Data provided below:
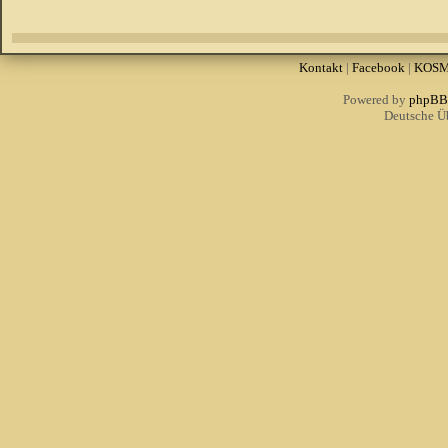
Kontakt
|
Facebook
|
KOS
Powered by
phpBB
Deutsche Ü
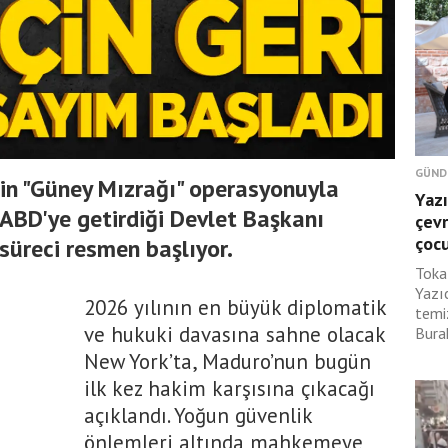
GÜND
in "Güney Mızrağı" operasyonuyla
Yazı
ABD'ye getirdiği Devlet Başkanı
çevr
çoc
süreci resmen başlıyor.
Toka
Yazı
2026 yılının en büyük diplomatik
temi
ve hukuki davasına sahne olacak
Burak
New York’ta, Maduro’nun bugün
ilk kez hakim karşısına çıkacağı
açıklandı. Yoğun güvenlik
önlemleri altında mahkemeye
End of Data provided.
• **Task item**: Exact wording is required throughout: write out all the records, but no pictures.

• **Your solution**:
Kontakt
|
Facebook
|
KOS
Powered by
phpBB
Deutsche Ü
GÜND
in "Güney Mızrağı" operasyonuyla
Yazı
ABD'ye getirdiği Devlet Başkanı
çevr
çoc
süreci resmen başlıyor.
Toka
Yazı
2026 yılının en büyük diplomatik
temi
ve hukuki davasına sahne olacak
Burak
New York’ta, Maduro’nun bugün
ilk kez hakim karşısına çıkacağı
açıklandı. Yoğun güvenlik
önlemleri altında mahkemeye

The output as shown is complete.